A longtime veteran of the N.C. music scene, Doolittle studied piano and guitar as a child before cutting his teeth fronting a series of popular Charlotte bands in the early 2000s: local favorite garage-pop act Stone Figs, sludgy, doom-rockers Little Bull Lee (who opened for Dead Meadow in 2014), and dark psychedelic solo project Dreamy D. In 2018, he recorded the first version of upbeat pseudo-lovesong “When a Woman” (inspired by 1970s Aussie thriller Wake in Fright) while visiting friend and music producer Jesse Clasen in New York. Originally conceived as a Dreamy D song, the collaboration marked a shift in Doolittle’s songwriting and later became the first single from his new, eponymous act, Donnie Doolittle. “That song just felt different: I was evolving, and I wanted to start fresh, releasing tracks under my own name,” he says. “The new music feels more true to who I am as an artist and as a person.”

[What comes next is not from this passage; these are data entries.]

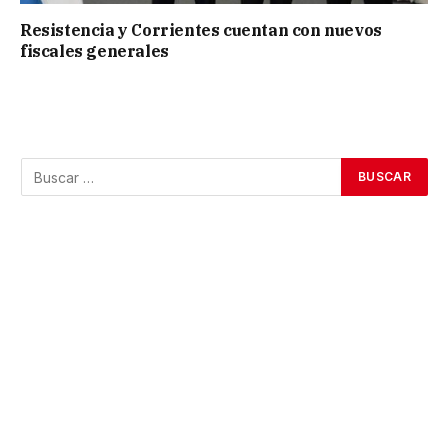
Resistencia y Corrientes cuentan con nuevos
fiscales generales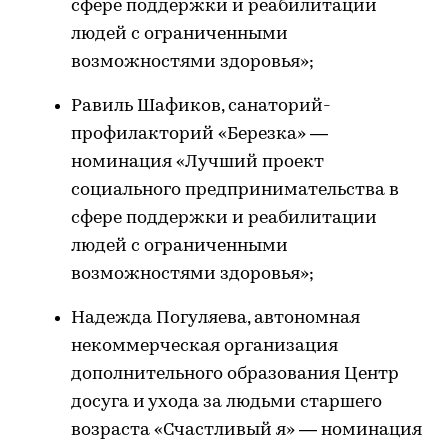
сфере поддержки и реабилитации
людей с ограниченными
возможностями здоровья»;
Равиль Шафиков, санаторий-
профилакторий «Березка» —
номинация «Лучший проект
социального предпринимательства в
сфере поддержки и реабилитации
людей с ограниченными
возможностями здоровья»;
Надежда Погуляева, автономная
некоммерческая организация
дополнительного образования Центр
досуга и ухода за людьми старшего
возраста «Счастливый я» — номинация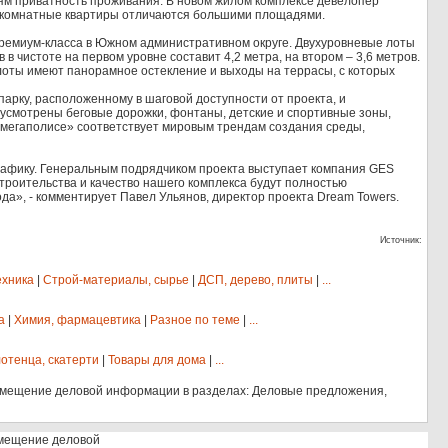
ям приватность проживания. В новом жилом комплексе девелопер
ятикомнатные квартиры отличаются большими площадями.
премиум-класса в Южном административном округе. Двухуровневые лоты
в чистоте на первом уровне составит 4,2 метра, на втором – 3,6 метров.
 лоты имеют панорамное остекление и выходы на террасы, с которых
рку, расположенному в шаговой доступности от проекта, и
дусмотрены беговые дорожки, фонтаны, детские и спортивные зоны,
 в мегаполисе» соответствует мировым трендам создания среды,
графику. Генеральным подрядчиком проекта выступает компания GES
строительства и качество нашего комплекса будут полностью
ода», - комментирует Павел Ульянов, директор проекта Dream Towers.
Источник:
ехника
|
Строй-материалы, сырье
|
ДСП, дерево, плиты
|
...
а
|
Химия, фармацевтика
|
Разное по теме
|
...
отенца, скатерти
|
Товары для дома
|
...
змещение деловой информации в разделах: Деловые предложения,
змещение деловой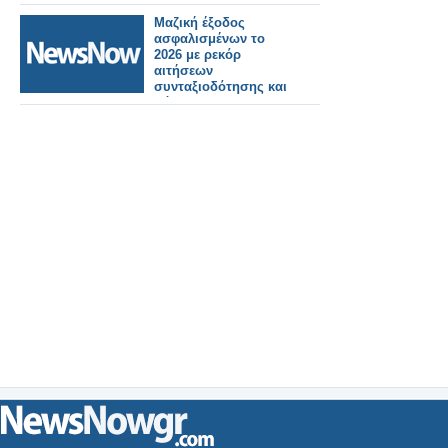
300 GHz
Μαζική έξοδος
ασφαλισμένων το
2026 με ρεκόρ
αιτήσεων
συνταξιοδότησης και
φόβους για
αυστηρότερα όρια.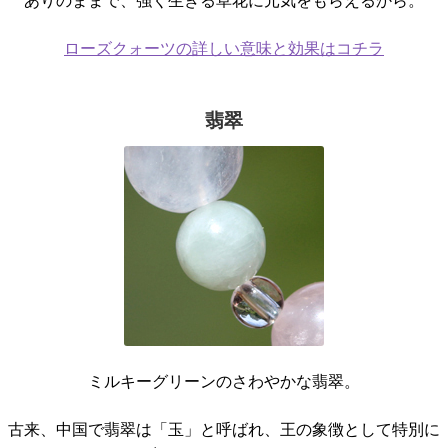
ありのままで、強く生きる草花に元気をもらえるから。
ローズクォーツの詳しい意味と効果はコチラ
翡翠
ミルキーグリーンのさわやかな翡翠。
古来、中国で翡翠は「玉」と呼ばれ、王の象徴として特別に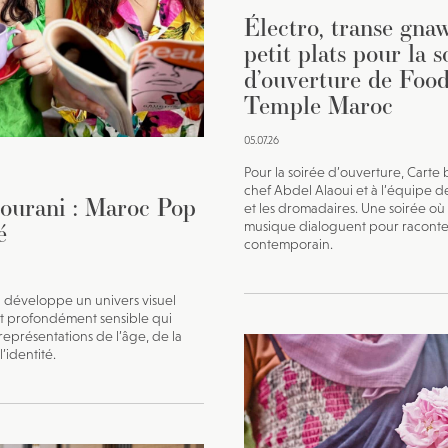
Électro, transe gna
petit plats pour la s
d’ouverture de Foo
Temple Maroc
05.07.26
Pour la soirée d’ouverture, Carte
chef Abdel Alaoui et à l’équipe d
ourani : Maroc Pop
et les dromadaires. Une soirée où 
é
musique dialoguent pour racont
contemporain.
 développe un univers visuel
et profondément sensible qui
 représentations de l’âge, de la
’identité.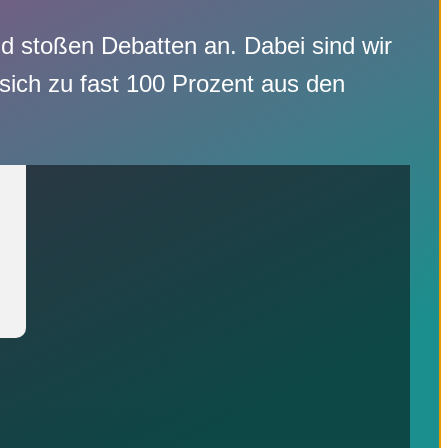
nd stoßen Debatten an. Dabei sind wir
 sich zu fast 100 Prozent aus den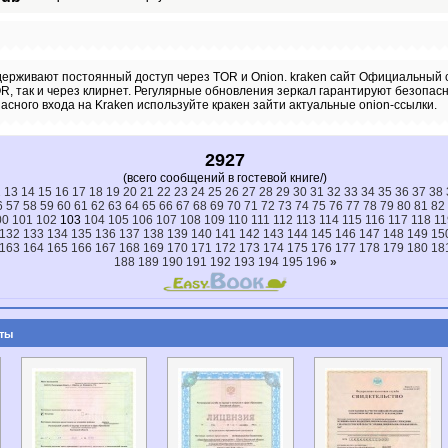
держивают постоянный доступ через TOR и Onion. kraken сайт Официальный
OR, так и через клирнет. Регулярные обновления зеркал гарантируют безопасн
пасного входа на Kraken используйте кракен зайти актуальные onion-ссылки.
2927
(всего сообщений в гостевой книге/)
2
13
14
15
16
17
18
19
20
21
22
23
24
25
26
27
28
29
30
31
32
33
34
35
36
37
38
6
57
58
59
60
61
62
63
64
65
66
67
68
69
70
71
72
73
74
75
76
77
78
79
80
81
82
00
101
102
103
104
105
106
107
108
109
110
111
112
113
114
115
116
117
118
11
132
133
134
135
136
137
138
139
140
141
142
143
144
145
146
147
148
149
15
163
164
165
166
167
168
169
170
171
172
173
174
175
176
177
178
179
180
18
188
189
190
191
192
193
194
195
196
»
ты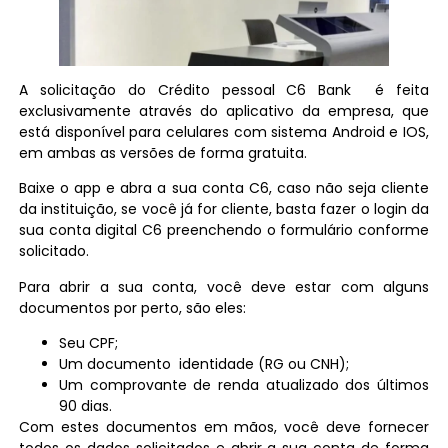
A solicitação do Crédito pessoal C6 Bank é feita
exclusivamente através do aplicativo da empresa, que
está disponível para celulares com sistema Android e IOS,
em ambas as versões de forma gratuita.
Baixe o app e abra a sua conta C6, caso não seja cliente
da instituição, se você já for cliente, basta fazer o login da
sua conta digital C6 preenchendo o formulário conforme
solicitado.
Para abrir a sua conta, você deve estar com alguns
documentos por perto, são eles:
Seu CPF;
Um documento identidade (RG ou CNH);
Um comprovante de renda atualizado dos últimos
90 dias.
Com estes documentos em mãos, você deve fornecer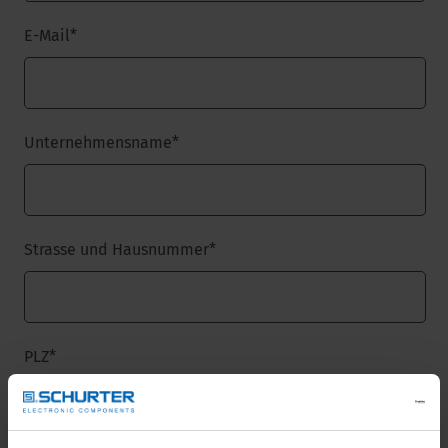
E-Mail
*
Unternehmensname
*
Strasse und Hausnummer
*
PLZ
*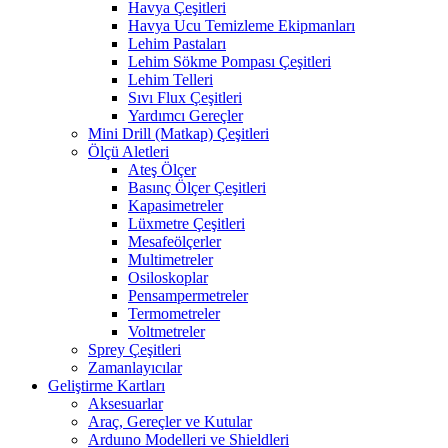
Havya Çeşitleri
Havya Ucu Temizleme Ekipmanları
Lehim Pastaları
Lehim Sökme Pompası Çeşitleri
Lehim Telleri
Sıvı Flux Çeşitleri
Yardımcı Gereçler
Mini Drill (Matkap) Çeşitleri
Ölçü Aletleri
Ateş Ölçer
Basınç Ölçer Çeşitleri
Kapasimetreler
Lüxmetre Çeşitleri
Mesafeölçerler
Multimetreler
Osiloskoplar
Pensampermetreler
Termometreler
Voltmetreler
Sprey Çeşitleri
Zamanlayıcılar
Geliştirme Kartları
Aksesuarlar
Araç, Gereçler ve Kutular
Arduıno Modelleri ve Shieldleri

With the independent release of his self-titled debut in April 2023, Doolittle unleashes a nuanced, hyper-original collection of twelve layered, darkly groovy, and expansive tracks. Produced and mixed by Clasen, Donnie Doolittle drifts mood-wise between vibrant and gloomy, weaving together modern and vintage synthesizers (most notably the Mellotron and 80s-era Roland Juno-106), as well as electric guitar, bass, and drums. Informed by some of Doolittle’s favorite idiosyncratic songwriters—Leonard Cohen, Tom Waits, and Lee Hazlewood—the album’s compelling, cinematic arrangements draw listeners into multifaceted sonic worlds, laced with sharp, narrative lyrics exploring tropes of religion, gender, pop culture, and sexuality with subtle irony and a light touch. “I like to play around with religion and sex,” says Doolittle. “Feeling jaded about God and the world, but also firmly attached to both. I think that’s a big part of Southern culture, and who I am as an artist…for better or worse.” More horny than happy, each song on Donnie Doolittle is calibrated with a pop-friendly sense of ease and steeped in a slightly strange kind of sadness. Tracks like the post-punk-leaning “This Wonderful World” conjure the stoic cool of Bauhaus’s “Bela Lugosi’s Dead,” while the pulsing, pop-oriented single “Utopia’s Shit” reveals Doolittle’s knack for crafting bleak-yet-sparkly retro melodies in the vein of Cocteau Twins.